'I started patching them up real quick'
Hospitalman 3rd Class Luis Fonseca Jr., Navy Cross
By LISA BURGESS | STARS AND STRIPES Published: June 14, 2005
When 24-year-old Hospitalman 3rd Class Luis Fonseca Jr. celebrates his sixth year of Navy service in July, topping his decorations will be something most servicemembers have never seen: the Navy Cross, the service’s second-highest award for valor after the Medal of Honor.
Fonseca is one of two servicemembers from the 2nd Marine Expeditionary Brigade’s Task Force Tarawa awarded the Navy Cross for bravery during the battle of Al-Nasiriyah, Iraq, on March 23, 2003.
On that day, Fonseca was a hospitalman apprentice on his first combat deployment with the U.S. Marines.
His unit, Company A, 1st Platoon, was attached to the 2nd MEB’s 1st Battalion, Company C, 1st Platoon, which was tasked with capturing and holding the northernmost of Al-Nasiriyah’s three main bridges.
As the unit’s corpsman, Fonseca was aboard an amphibious assault vehicle, or amtrack, reserved for evacuating battle casualties quickly to the rear.

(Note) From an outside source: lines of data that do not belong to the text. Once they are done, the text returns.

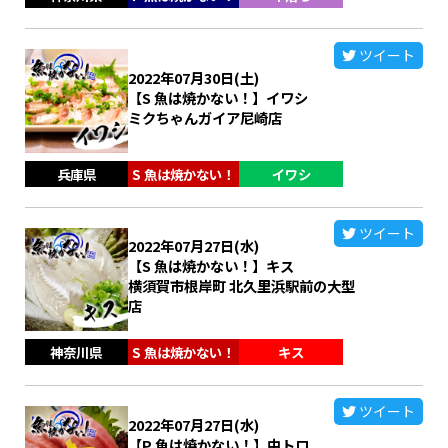
ツイート
2022年07月30日(土)
【S 魚は焼かない！】イワシ
ミクちゃんガイア尼崎店
兵庫県
S 魚は焼かない！
イワシ
ツイート
2022年07月27日(水)
【S 魚は焼かない！】キス
横須賀市根岸町 北久里浜駅前の大型
店
神奈川県
S 魚は焼かない！
キス
ツイート
2022年07月27日(水)
【P 魚は焼かない！】中トロ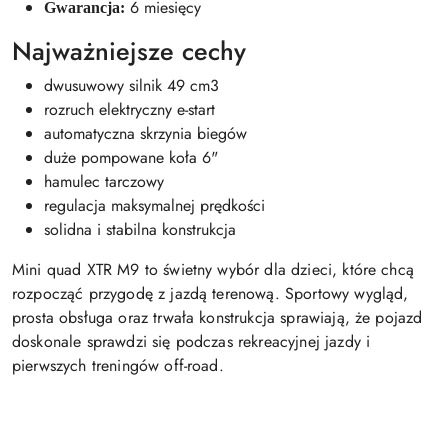
6 miesięcy
Gwarancja:
Najważniejsze cechy
dwusuwowy silnik 49 cm3
rozruch elektryczny e-start
automatyczna skrzynia biegów
duże pompowane koła 6"
hamulec tarczowy
regulacja maksymalnej prędkości
solidna i stabilna konstrukcja
Mini quad XTR M9 to świetny wybór dla dzieci, które chcą
rozpocząć przygodę z jazdą terenową. Sportowy wygląd,
prosta obsługa oraz trwała konstrukcja sprawiają, że pojazd
doskonale sprawdzi się podczas rekreacyjnej jazdy i
pierwszych treningów off-road.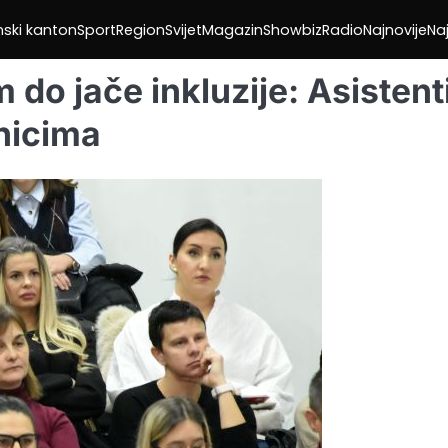
nski kanton
Sport
Region
Svijet
Magazin
Showbiz
Radio
Najnovije
Naj
do jače inkluzije: Asistent
nicima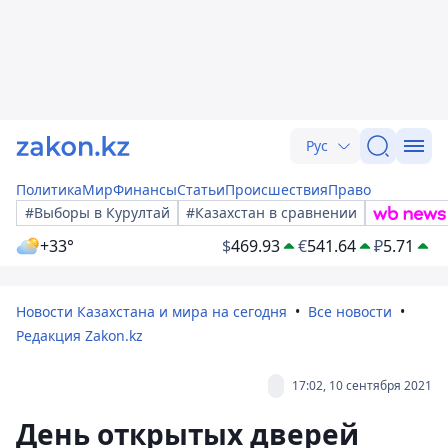
Рус
Политика
Мир
Финансы
Статьи
Происшествия
Право
#Выборы в Курултай
#Казахстан в сравнении
+33°
$
469.93
€
541.64
₽
5.71
Новости Казахстана и мира на сегодня
Все новости
Редакция Zakon.kz
17:02, 10 сентября 2021
День открытых дверей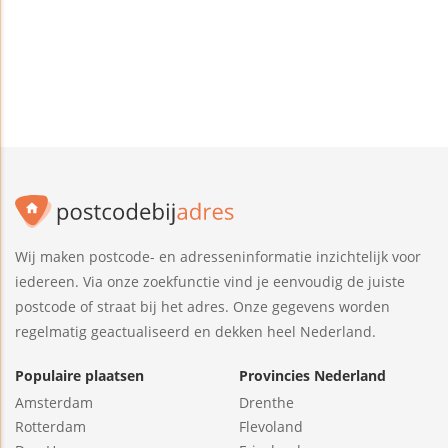
Wij maken postcode- en adresseninformatie inzichtelijk voor
iedereen. Via onze zoekfunctie vind je eenvoudig de juiste
postcode of straat bij het adres. Onze gegevens worden
regelmatig geactualiseerd en dekken heel Nederland.
Populaire plaatsen
Provincies Nederland
Amsterdam
Drenthe
Rotterdam
Flevoland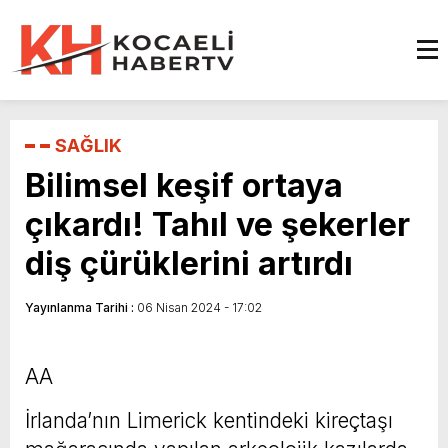
SAĞLIK
Bilimsel keşif ortaya
çıkardı! Tahıl ve şekerler
diş çürüklerini artırdı
Yayınlanma Tarihi :
06 Nisan 2024 - 17:02
AA
İrlanda’nın Limerick kentindeki kireçtaşı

“I was supposed to stay back,” away from the fighting, Fonseca said in a telephone interview from Al Asad, Iraq, where he is on his third deployment (Iraq, Afghanistan, Iraq) in three years.
The Marines took the northern bridge at about 11:30 a.m., and almost immediately started taking rocket-propelled grenade and mortar fire, Fonseca said.
Within moments, a call came over the radio reporting that an amtrack had received a direct hit with an RPG, wounding five Marines.
Grabbing his bag of medical supplies, Fonseca jumped from his track and raced to assess the condition of wounded Marines who had been pulled from the smoking vehicle and laid out on the ground by their comrades.
Under fire, “I started patching them up real quick.”
That’s when Fonseca, kneeling over a patient, heard noise from above, and looked up.
“I saw … you know how bottle rockets sparkle? It was like that.”
What Fonseca saw were not bottle rockets; they were cluster bombs from a U.S. Air Force A-10 “Warthog” aircraft.
According to a U.S. Central Command release, a total of 18 Marines were killed in the battle at the northern bridge, with eight deaths attributed to enemy fire, and the rest undetermined because “the Marines were also engaged in heavy fighting with the enemy at the time of the incident.”
According to the release, the official investigation into the possible fratricide showed that the A-10s mistakenly attacked the Marines “for a combination of reasons, including problematic communications links between U.S. forces and a battle plan that, due to unforeseen circumstances, changed as the situation unfolded.”
The pilots were not blamed for the incident, the release said.
After the Warthogs departed, Fonseca and other Marines brought the five casualties to the evacuation amtrack, but that vehicle was soon pounded by at least three RPGs.
“That’s when I decided to evacuate my patients,” Fonseca said.
Fortunately, Marine reinforcements were arriving, and Fonseca was able to oversee the evacuation of his patients by amtrack and by helicopter.
All five Marines survived.
Fonseca was awarded the Navy Cross last August at Camp Lejeune, N.C., where he is stationed with his wife, Maria (also a Navy corpsman) and their two children.
The medal is an honored memento, Fonseca said.
But far more important, Fonseca said, are the friendships he has forged in the crucible of combat.
“Marines are some of the best people I’ve ever met,” Fonseca said.
“To be perfectly honest, being accepted by this tight-knit community … makes me more proud of who I am and what I do than [receiving] the Navy Cross.”